MATERIAL FOR THE TASK Start Marker

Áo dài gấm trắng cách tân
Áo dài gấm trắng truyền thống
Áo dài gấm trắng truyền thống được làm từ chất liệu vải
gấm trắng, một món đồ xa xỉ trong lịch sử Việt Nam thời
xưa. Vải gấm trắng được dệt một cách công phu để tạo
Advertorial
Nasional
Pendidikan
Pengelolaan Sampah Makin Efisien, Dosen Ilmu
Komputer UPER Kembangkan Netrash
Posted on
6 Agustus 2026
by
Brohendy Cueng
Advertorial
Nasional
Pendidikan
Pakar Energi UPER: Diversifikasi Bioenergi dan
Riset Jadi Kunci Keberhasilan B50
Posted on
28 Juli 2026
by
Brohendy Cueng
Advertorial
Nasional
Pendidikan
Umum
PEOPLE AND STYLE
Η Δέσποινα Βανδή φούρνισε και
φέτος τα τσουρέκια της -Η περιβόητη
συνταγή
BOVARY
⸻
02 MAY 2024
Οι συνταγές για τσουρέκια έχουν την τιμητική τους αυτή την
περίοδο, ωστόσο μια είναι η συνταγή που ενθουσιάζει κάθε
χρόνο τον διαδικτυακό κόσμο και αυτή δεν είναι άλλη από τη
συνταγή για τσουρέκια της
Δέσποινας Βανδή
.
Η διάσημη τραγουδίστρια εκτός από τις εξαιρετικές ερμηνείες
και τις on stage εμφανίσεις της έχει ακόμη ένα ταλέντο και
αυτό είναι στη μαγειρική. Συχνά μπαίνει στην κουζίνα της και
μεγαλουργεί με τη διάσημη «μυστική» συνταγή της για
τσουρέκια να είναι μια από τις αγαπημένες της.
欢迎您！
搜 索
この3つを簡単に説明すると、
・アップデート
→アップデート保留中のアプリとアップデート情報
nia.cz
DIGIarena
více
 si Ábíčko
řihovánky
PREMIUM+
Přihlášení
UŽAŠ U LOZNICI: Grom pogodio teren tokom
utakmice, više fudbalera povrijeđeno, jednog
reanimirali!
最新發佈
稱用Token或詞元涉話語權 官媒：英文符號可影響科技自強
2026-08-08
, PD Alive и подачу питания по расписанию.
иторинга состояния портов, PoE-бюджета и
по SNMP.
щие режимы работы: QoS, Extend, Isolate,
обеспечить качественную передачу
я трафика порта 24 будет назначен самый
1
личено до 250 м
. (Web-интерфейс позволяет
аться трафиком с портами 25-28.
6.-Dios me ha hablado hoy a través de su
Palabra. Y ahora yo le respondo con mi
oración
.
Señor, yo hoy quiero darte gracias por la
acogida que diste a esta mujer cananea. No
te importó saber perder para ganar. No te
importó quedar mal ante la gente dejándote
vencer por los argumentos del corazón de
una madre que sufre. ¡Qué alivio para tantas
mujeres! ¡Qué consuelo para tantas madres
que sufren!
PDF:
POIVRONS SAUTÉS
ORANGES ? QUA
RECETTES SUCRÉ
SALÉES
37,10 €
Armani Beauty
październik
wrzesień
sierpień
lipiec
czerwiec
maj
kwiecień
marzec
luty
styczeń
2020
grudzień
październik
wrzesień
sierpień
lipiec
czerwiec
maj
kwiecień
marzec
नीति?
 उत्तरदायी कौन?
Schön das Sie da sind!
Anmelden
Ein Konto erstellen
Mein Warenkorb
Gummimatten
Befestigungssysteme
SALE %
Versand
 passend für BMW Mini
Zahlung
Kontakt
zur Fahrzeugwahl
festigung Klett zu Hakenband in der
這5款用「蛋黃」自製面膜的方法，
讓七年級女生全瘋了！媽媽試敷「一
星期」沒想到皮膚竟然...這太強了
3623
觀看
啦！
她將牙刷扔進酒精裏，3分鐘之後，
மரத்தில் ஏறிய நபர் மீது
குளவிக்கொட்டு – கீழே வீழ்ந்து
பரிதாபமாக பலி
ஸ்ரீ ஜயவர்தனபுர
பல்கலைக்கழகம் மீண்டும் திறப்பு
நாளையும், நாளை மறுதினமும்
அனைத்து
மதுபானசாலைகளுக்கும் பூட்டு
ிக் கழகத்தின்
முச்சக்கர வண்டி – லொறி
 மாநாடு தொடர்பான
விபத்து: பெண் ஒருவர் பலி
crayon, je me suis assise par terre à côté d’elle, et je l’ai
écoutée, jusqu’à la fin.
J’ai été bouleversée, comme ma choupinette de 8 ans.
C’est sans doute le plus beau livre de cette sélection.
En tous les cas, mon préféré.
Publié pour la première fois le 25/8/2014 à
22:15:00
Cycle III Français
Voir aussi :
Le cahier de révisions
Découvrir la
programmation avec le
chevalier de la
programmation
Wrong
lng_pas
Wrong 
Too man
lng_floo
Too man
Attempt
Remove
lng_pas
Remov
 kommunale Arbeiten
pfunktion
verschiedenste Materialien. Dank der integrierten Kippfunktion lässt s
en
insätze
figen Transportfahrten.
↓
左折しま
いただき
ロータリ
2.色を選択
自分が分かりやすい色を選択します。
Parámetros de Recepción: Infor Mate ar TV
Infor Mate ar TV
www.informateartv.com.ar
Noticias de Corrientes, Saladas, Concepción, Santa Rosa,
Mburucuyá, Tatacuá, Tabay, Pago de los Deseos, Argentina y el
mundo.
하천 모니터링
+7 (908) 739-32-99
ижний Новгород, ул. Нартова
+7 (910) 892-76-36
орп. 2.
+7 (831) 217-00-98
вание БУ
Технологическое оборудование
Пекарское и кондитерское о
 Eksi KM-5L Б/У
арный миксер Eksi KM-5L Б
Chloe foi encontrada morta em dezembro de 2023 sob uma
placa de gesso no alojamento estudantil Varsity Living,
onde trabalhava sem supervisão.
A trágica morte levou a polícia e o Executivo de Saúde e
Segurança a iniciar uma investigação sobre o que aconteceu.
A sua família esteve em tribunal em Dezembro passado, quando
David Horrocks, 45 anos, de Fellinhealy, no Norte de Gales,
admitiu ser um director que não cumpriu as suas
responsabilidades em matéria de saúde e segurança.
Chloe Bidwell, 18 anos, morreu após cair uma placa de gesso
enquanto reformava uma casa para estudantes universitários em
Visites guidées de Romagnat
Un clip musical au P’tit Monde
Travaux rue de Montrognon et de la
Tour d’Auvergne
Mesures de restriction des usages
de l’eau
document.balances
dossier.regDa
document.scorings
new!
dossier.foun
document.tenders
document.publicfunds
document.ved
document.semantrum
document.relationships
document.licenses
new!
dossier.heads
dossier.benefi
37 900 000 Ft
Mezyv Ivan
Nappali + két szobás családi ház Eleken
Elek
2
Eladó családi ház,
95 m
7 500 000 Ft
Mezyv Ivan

MATERIAL FOR THE TASK End Marker

- [WHAT YOU SHOULD DO]
Here the job is to output the lines from the start of the material through the line with "Señor, yo hoy quiero darte gracias por la", inclusive, exactly and with nothing else.

- [REPLY TO THE EXERCISE]
Áo dài gấm trắng cách tân
Áo dài gấm trắng truyền thống
Áo dài gấm trắng truyền thống được làm từ chất liệu vải
gấm trắng, một món đồ xa xỉ trong lịch sử Việt Nam thời
xưa. Vải gấm trắng được dệt một cách công phu để tạo
Advertorial
Nasional
Pendidikan
Pengelolaan Sampah Makin Efisien, Dosen Ilmu
Komputer UPER Kembangkan Netrash
Posted on
6 Agustus 2026
by
Brohendy Cueng
Advertorial
Nasional
Pendidikan
Pakar Energi UPER: Diversifikasi Bioenergi dan
Riset Jadi Kunci Keberhasilan B50
Posted on
28 Juli 2026
by
Brohendy Cueng
Advertorial
Nasional
Pendidikan
Umum
PEOPLE AND STYLE
Η Δέσποινα Βανδή φούρνισε και
φέτος τα τσουρέκια της -Η περιβόητη
συνταγή
BOVARY
⸻
02 MAY 2024
Οι συνταγές για τσουρέκια έχουν την τιμητική τους αυτή την
περίοδο, ωστόσο μια είναι η συνταγή που ενθουσιάζει κάθε
χρόνο τον διαδικτυακό κόσμο και αυτή δεν είναι άλλη από τη
συνταγή για τσουρέκια της
Δέσποινας Βανδή
.
Η διάσημη τραγουδίστρια εκτός από τις εξαιρετικές ερμηνείες
και τις on stage εμφανίσεις της έχει ακόμη ένα ταλέντο και
αυτό είναι στη μαγειρική. Συχνά μπαίνει στην κουζίνα της και
μεγαλουργεί με τη διάσημη «μυστική» συνταγή της για
τσουρέκια να είναι μια από τις αγαπημένες της.
欢迎您！
搜 索
この3つを簡単に説明すると、
・アップデート
→アップデート保留中のアプリとアップデート情報
nia.cz
DIGIarena
více
 si Ábíčko
řihovánky
PREMIUM+
Přihlášení
UŽAŠ U LOZNICI: Grom pogodio teren tokom
utakmice, više fudbalera povrijeđeno, jednog
reanimirali!
最新發佈
稱用Token或詞元涉話語權 官媒：英文符號可影響科技自強
2026-08-08
, PD Alive и подачу питания по расписанию.
иторинга состояния портов, PoE-бюджета и
по SNMP.
щие режимы работы: QoS, Extend, Isolate,
обеспечить качественную передачу
я трафика порта 24 будет назначен самый
1
личено до 250 м
. (Web-интерфейс позволяет
аться трафиком с портами 25-28.
6.-Dios me ha hablado hoy a través de su
Palabra. Y ahora yo le respondo con mi
oración
.
Señor, yo hoy quiero darte gracias por la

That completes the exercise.